I know that if $E$ was orthonormal basis we would take the transpose matrix.
but what about here ?
the matrix is : $$\begin{bmatrix} 1 & 2 \\ 2 & 1 \\ \end{bmatrix}$$
On
@SandraWest, so we need to compute. (Or use the matrix short-cut in my comment.) Remember that $T(v_1)=v_1+2v_2$ and $T(v_2)=2v_1+v_2$. It suffices (by linearity) to check whether $\langle Tx,y\rangle=\langle x,Ty\rangle$ when $x$ and $y$ are basis vectors. You can see the only thing that really requires checking is whether $\langle Tv_1,v_2\rangle = \langle v_1,Tv_2\rangle$.
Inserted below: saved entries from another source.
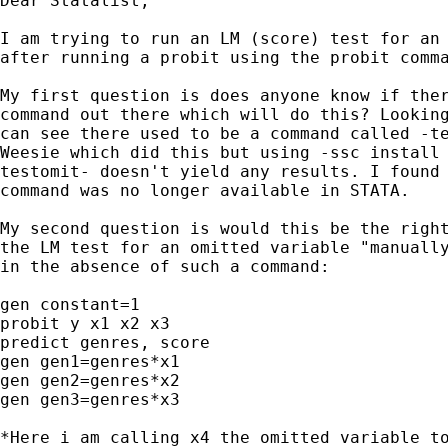
Dear Statalist,

I am trying to run an LM (score) test for an 
after running a probit using the probit comma
My first question is does anyone know if ther
command out there which will do this? Looking
can see there used to be a command called -te
Weesie which did this but using -ssc install 
testomit- doesn't yield any results. I found 
command was no longer available in STATA.

My second question is would this be the right
the LM test for an omitted variable "manually
in the absence of such a command:

gen constant=1

probit y x1 x2 x3

predict genres, score

gen gen1=genres*x1

gen gen2=genres*x2

gen gen3=genres*x3

*Here i am calling x4 the omitted variable to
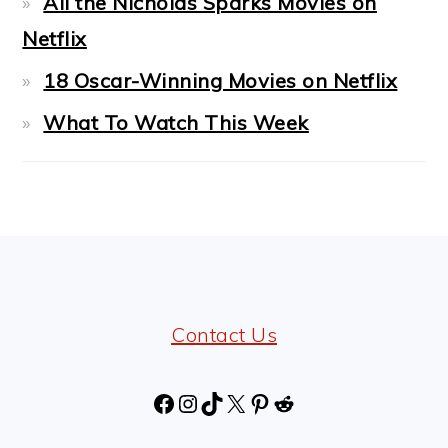
All the Nicholas Sparks Movies on
Netflix
18 Oscar-Winning Movies on Netflix
What To Watch This Week
FOOTER
Contact Us
Facebook
Instagram
TikTok
X
Pinterest
Reddit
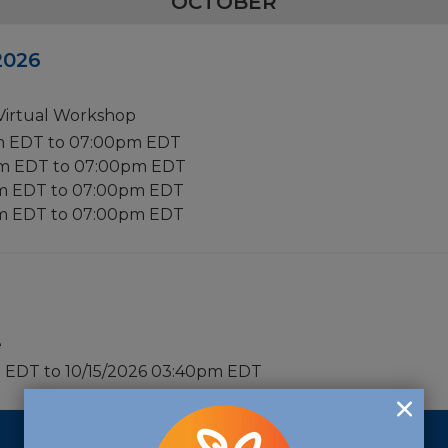
OCTOBER
 2026
 Virtual Workshop
m EDT to 07:00pm EDT
pm EDT to 07:00pm EDT
pm EDT to 07:00pm EDT
pm EDT to 07:00pm EDT
e
m EDT to 10/15/2026 03:40pm EDT
2027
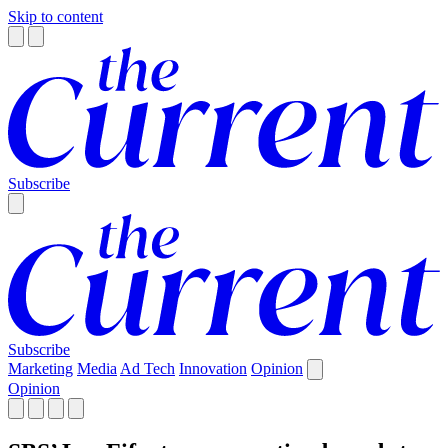
Skip to content
Subscribe
Subscribe
Marketing
Media
Ad Tech
Innovation
Opinion
Opinion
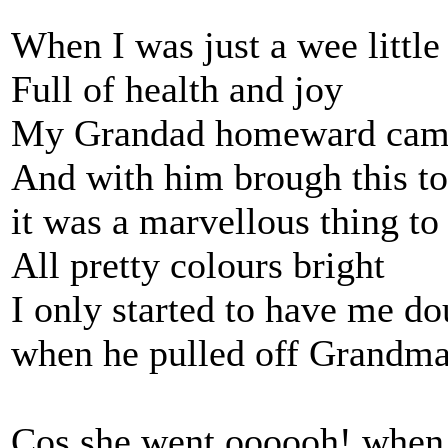
When I was just a wee little
Full of health and joy
My Grandad homeward came
And with him brough this t
it was a marvellous thing to
All pretty colours bright
I only started to have me do
when he pulled off Grandma's
Cos she went oooooh! when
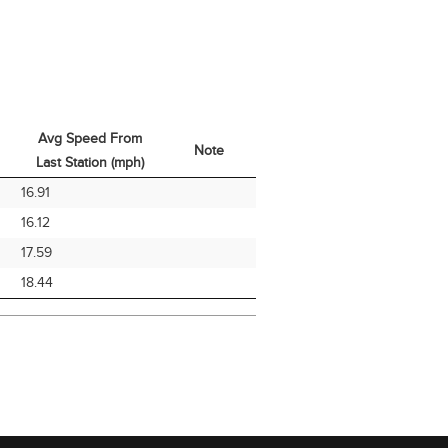
Avg Speed From
Note
Last Station (mph)
Avg Speed From
Note
16.91
Last Station (mph)
16.12
17.59
18.44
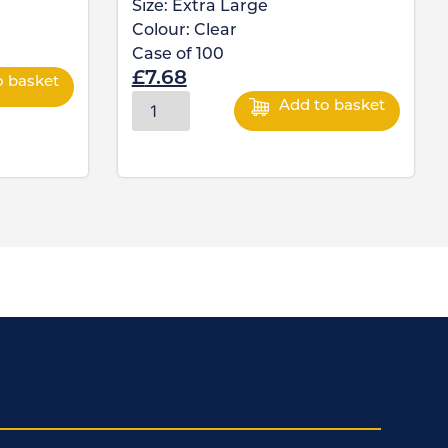
Size:
Extra Large
Colour:
Clear
Case of
100
£
7.68
o basket
Add to basket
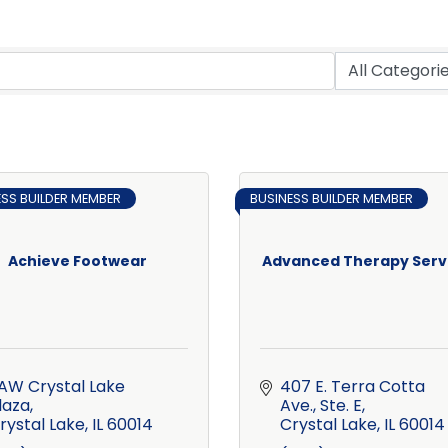
ESS BUILDER MEMBER
BUSINESS BUILDER MEMBER
Achieve Footwear
Advanced Therapy Serv
 AW Crystal Lake 
407 E. Terra Cotta 
laza
Ave., Ste. E
rystal Lake
IL
60014
Crystal Lake
IL
60014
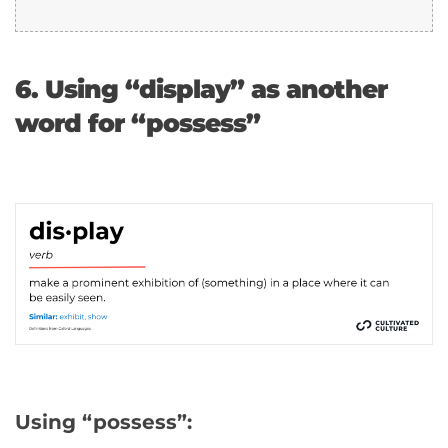
6. Using “display” as another
word for “possess”
Using “possess”:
Well, \begin{align*} \langle Tv_1,v_2\rangle & =\langle v_1+2v_2,v_2\rangle=−1+2=1, \quad\text{and} \\ \langle v_1,Tv_2\rangle &= \langle v_1,2v_1+v_2\rangle = 4−1=3 \,, \end{align*}
so T is not self-adjoint.
Without an orthonormal matrix I'm afraid you'll have to do it the long way: we're looking for a matrix $\,T^*\,$ s.t. (I'm assuming the usual, euclidean inner product):
$$\overline x:=\binom xy\,,\,\,\overline y=\binom ab\implies\langle T\, \overline x\,,\,\overline y\rangle=\langle \overline x\,,\,T^*\,\overline y\rangle\;\iff $$
$$\left\langle\,\begin{pmatrix}1&2\\2&1\end{pmatrix}\binom xy\,,\,\binom ab\,\right\rangle =\left\langle\,\binom xy\,,\,\begin{pmatrix}p&q\\r&s\end{pmatrix}\binom ab\,\right\rangle\iff$$
$$\left\langle\,\binom{x+2y}{2x+y}\,,\,\binom ab\,\right\rangle=\left\langle\,\binom xy\,,\,\binom{pa+qb}{ra+sb}\,\right\rangle\iff$$
$$ax+2ay+2bx+by=pax+qbx+ary+bsy\iff$$
$$(1-p)ax+(1-s)by+(2-r)ay+(2-q)bx=0$$
As the above has to be true for any two vectors $\,\overline x\,,\,\overline y\,$ , you can now choose particular cases and deduce the possible values of $\,p,q,r,s\,$ (which, of course, you then need to check in the general case), for example: with $\,x=a=1\,,\,y=b=0\,,\,$ :
$$(1-p)=0\implies p =1\;\;,\;\;etc.\ldots$$